• _Task statement_
Directions for the data below: repeat exactly the lines from the one with "information you need." through the one with "ZLE 502 - Methods in Epidemiology I", both included, and omit all pictures.

• _Records shown_

● ● ● ●

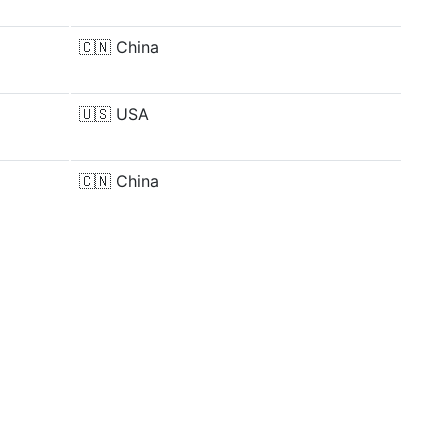
🇨🇳
China
🇺🇸
USA
🇨🇳
China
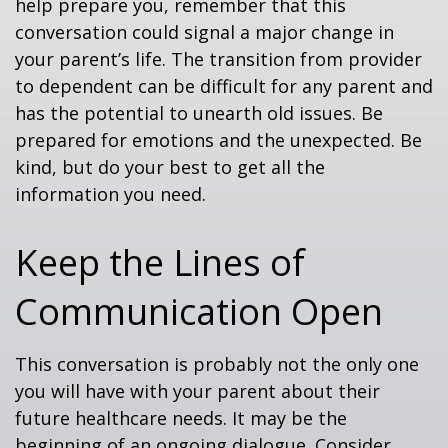
help prepare you, remember that this
conversation could signal a major change in
your parent’s life. The transition from provider
to dependent can be difficult for any parent and
has the potential to unearth old issues. Be
prepared for emotions and the unexpected. Be
kind, but do your best to get all the
information you need.
Keep the Lines of
Communication Open
This conversation is probably not the only one
you will have with your parent about their
future healthcare needs. It may be the
beginning of an ongoing dialogue. Consider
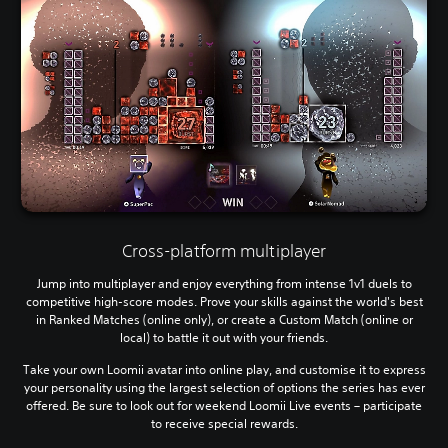
Cross-platform multiplayer
Jump into multiplayer and enjoy everything from intense 1v1 duels to
competitive high-score modes. Prove your skills against the world's best
in Ranked Matches (online only), or create a Custom Match (online or
local) to battle it out with your friends.
Take your own Loomii avatar into online play, and customise it to express
your personality using the largest selection of options the series has ever
offered. Be sure to look out for weekend Loomii Live events – participate
to receive special rewards.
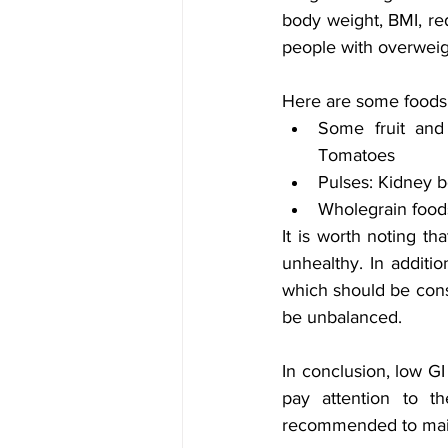
body weight, BMI, red
people with overweig
Here are some foods w
Some fruit and 
Tomatoes 
Pulses: Kidney b
Wholegrain foods
It is worth noting th
unhealthy. In additio
which should be consi
be unbalanced.
In conclusion, low GI
pay attention to th
recommended to maint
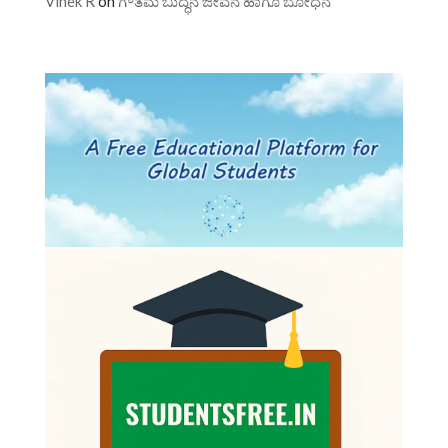
Vinek R
on
ಗೌತಮ ಬುದ್ಧನ ಜೀವನ ಹಾಗೂ ಬೋಧನೆ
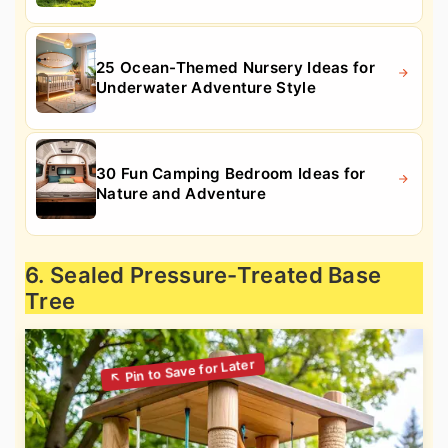
25 Ocean-Themed Nursery Ideas for
Underwater Adventure Style
30 Fun Camping Bedroom Ideas for
Nature and Adventure
6. Sealed Pressure-Treated Base
Tree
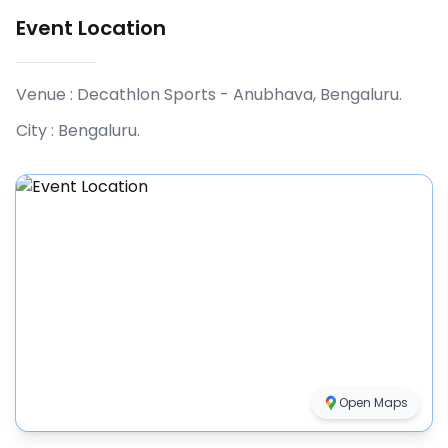
Event Location
Venue :
Decathlon Sports - Anubhava, Bengaluru
.
City :
Bengaluru
.
Open Maps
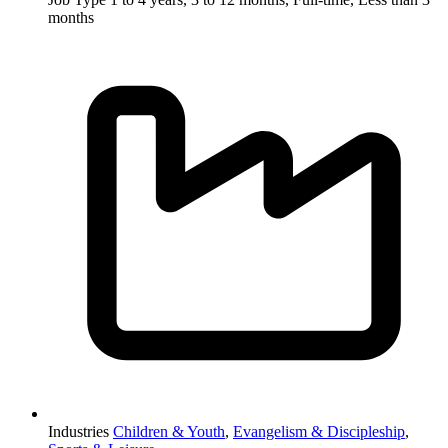
months
Industries
Children & Youth
,
Evangelism & Discipleship
,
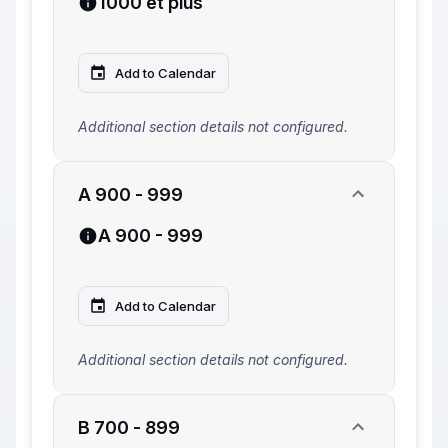
1000 et plus
Add to Calendar
Additional section details not configured.
A 900 - 999
A 900 - 999
Add to Calendar
Additional section details not configured.
B 700 - 899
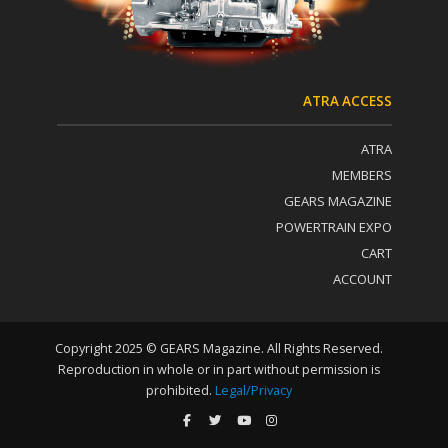
t
U
s
e
.
P
ATRA ACCESS
l
e
ATRA
a
s
MEMBERS
e
GEARS MAGAZINE
l
POWERTRAIN EXPO
e
a
CART
v
ACCOUNT
e
t
h
i
Copyright 2025 © GEARS Magazine. All Rights Reserved.
s
Reproduction in whole or in part without permission is
f
prohibited.
Legal/Privacy
i
e
l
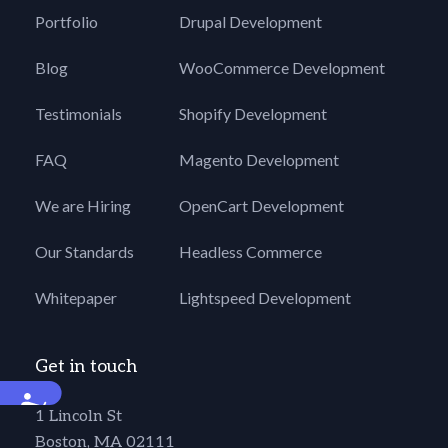
Portfolio
Drupal Development
Blog
WooCommerce Development
Testimonials
Shopify Development
FAQ
Magento Development
We are Hiring
OpenCart Development
Our Standards
Headless Commerce
Whitepaper
Lightspeed Development
Get in touch
Accessibility
1 Lincoln St
Boston, MA 02111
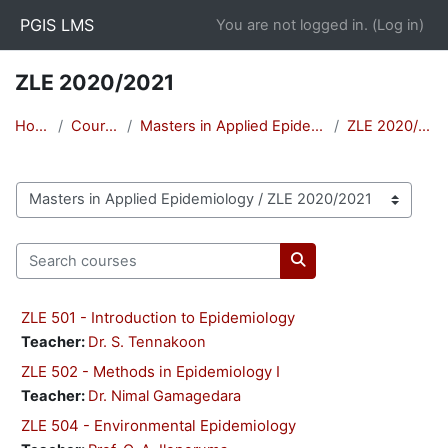
Skip to main content
PGIS LMS
You are not logged in. (
Log in
)
ZLE 2020/2021
Home
Courses
Masters in Applied Epidemiology
ZLE 2020/2021
Course categories
Search courses
Search courses
ZLE 501 - Introduction to Epidemiology
Teacher:
Dr. S. Tennakoon
ZLE 502 - Methods in Epidemiology I
Teacher:
Dr. Nimal Gamagedara
ZLE 504 - Environmental Epidemiology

● ● ● ●

• _Result of the exercise_
information you need.
Keep the Lines of
Communication Open
This conversation is probably not the only one
you will have with your parent about their
future healthcare needs. It may be the
beginning of an ongoing dialogue. Consider
Cross-platform multiplayer
Jump into multiplayer and enjoy everything from intense 1v1 duels to
competitive high-score modes. Prove your skills against the world's best
in Ranked Matches (online only), or create a Custom Match (online or
local) to battle it out with your friends.
Take your own Loomii avatar into online play, and customise it to express
your personality using the largest selection of options the series has ever
offered. Be sure to look out for weekend Loomii Live events – participate
to receive special rewards.
body weight, BMI, red
people with overweig
Here are some foods w
Some fruit and 
Tomatoes 
Pulses: Kidney b
Wholegrain foods
It is worth noting th
unhealthy. In additio
which should be consi
be unbalanced.
In conclusion, low GI
pay attention to th
recommended to maint
Vinek R
on
ಗೌತಮ ಬುದ್ಧನ ಜೀವನ ಹಾಗೂ ಬೋಧನೆ
25 Ocean-Themed Nursery Ideas for
Underwater Adventure Style
30 Fun Camping Bedroom Ideas for
Nature and Adventure
6. Sealed Pressure-Treated Base
Tree
Event Location
Venue :
Decathlon Sports - Anubhava, Bengaluru
.
City :
Bengaluru
.
Open Maps
months
Industries
Children & Youth
,
Evangelism & Discipleship
,
1000 et plus
Add to Calendar
Additional section details not configured.
A 900 - 999
A 900 - 999
Add to Calendar
Additional section details not configured.
B 700 - 899
t
U
s
e
.
P
ATRA ACCESS
l
e
ATRA
a
s
MEMBERS
e
GEARS MAGAZINE
l
POWERTRAIN EXPO
e
a
CART
v
ACCOUNT
e
t
h
i
Copyright 2025 © GEARS Magazine. All Rights Reserved.
s
Reproduction in whole or in part without permission is
f
prohibited.
Legal/Privacy
i
e
l
Portfolio
Drupal Development
Blog
WooCommerce Development
Testimonials
Shopify Development
FAQ
Magento Development
We are Hiring
OpenCart Development
Our Standards
Headless Commerce
Whitepaper
Lightspeed Development
Get in touch
Accessibility
1 Lincoln St
Boston, MA 02111
Skip to main content
PGIS LMS
You are not logged in. (
Log in
)
ZLE 2020/2021
Home
Courses
Masters in Applied Epidemiology
ZLE 2020/2021
Course categories
Search courses
Search courses
ZLE 501 - Introduction to Epidemiology
Teacher:
Dr. S. Tennakoon
ZLE 502 - Methods in Epidemiology I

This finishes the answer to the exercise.